TASK DESCRIPTION – Without any of the pictures, transcribe all the lines below exactly.

DATASET EXTRACT –

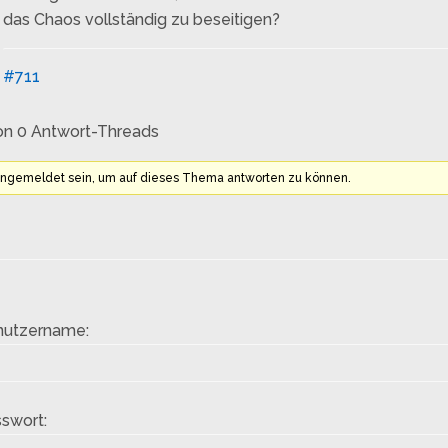
das Chaos vollständig zu beseitigen?
#711
on 0 Antwort-Threads
angemeldet sein, um auf dieses Thema antworten zu können.
nutzername:
swort:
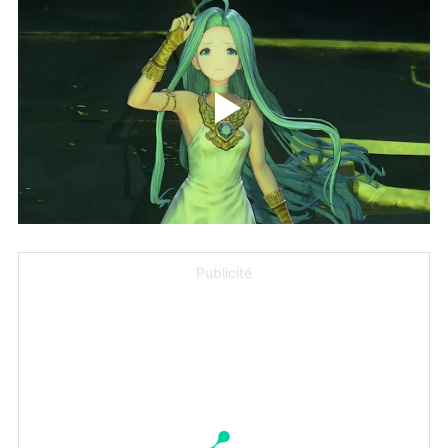
Publicité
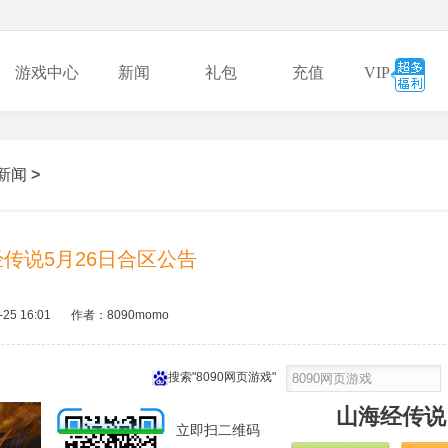
游戏中心
新闻
礼包
充值
VIP
新闻
>
传说5月26日合区公告
-25 16:01
作者：8090momo
搜索"8090网页游戏"
山海经传说
立即扫二维码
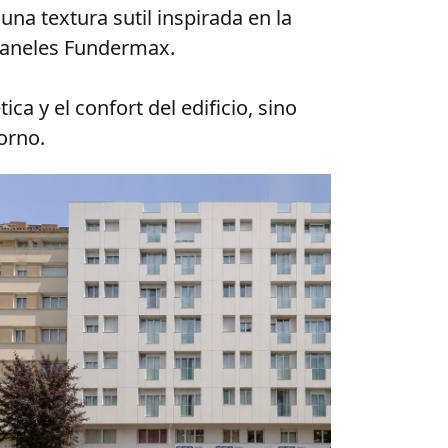
na textura sutil inspirada en la 
 paneles Fundermax. 
ca y el confort del edificio, sino 
orno. 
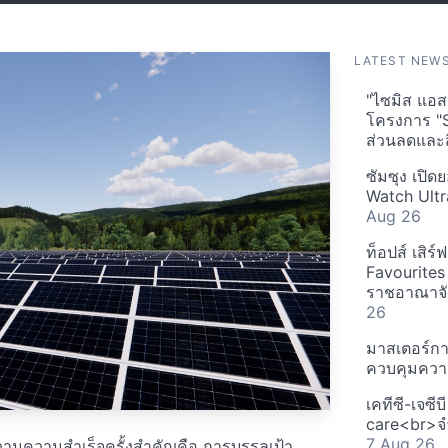
LATEST NEW
"ไซมิส แอสเ
โครงการ "
ส่วนลดและส
ซัมซุง เปิด
Watch Ultr
Aug 26
ท็อปส์ เสิร
Favourites
ราชอาณาจักร
26
มาสเตอร์กา
ควบคุมควา
เคทีซี-เจซี
care<br>จำ
7 Aug 26
วามความสำเร็จครั้งสำคัญคือ การบรรลุเป้า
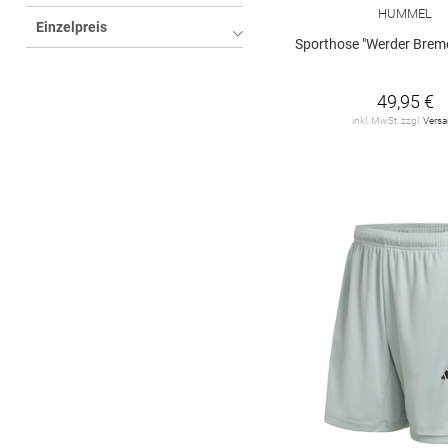
HUMMEL
Einzelpreis
Sporthose "Werder Bremen A
49,95 €
inkl. MwSt. zzgl.
Vers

SOLUTION –
das Chaos vollständig zu beseitigen?
#711
on 0 Antwort-Threads
angemeldet sein, um auf dieses Thema antworten zu können.
nutzername:
swort:
Publicité
游戏中心
新闻
礼包
充值
VIP
新闻
>
传说5月26日合区公告
-25 16:01
作者：8090momo
搜索"8090网页游戏"
山海经传说
立即扫二维码
na textura sutil inspirada en la 
 paneles Fundermax. 
ca y el confort del edificio, sino 
orno. 
LATEST NEW
"ไซมิส แอสเ
โครงการ "
ส่วนลดและส
ซัมซุง เปิด
Watch Ultr
Aug 26
ท็อปส์ เสิร
Favourites
ราชอาณาจักร
26
มาสเตอร์กา
ควบคุมควา
เคทีซี-เจซี
care<br>จำ
7 Aug 26
วามความสำเร็จครั้งสำคัญคือ การบรรลุเป้า
HUMMEL
Einzelpreis
Sporthose "Werder Bremen A
49,95 €
inkl. MwSt. zzgl.
Vers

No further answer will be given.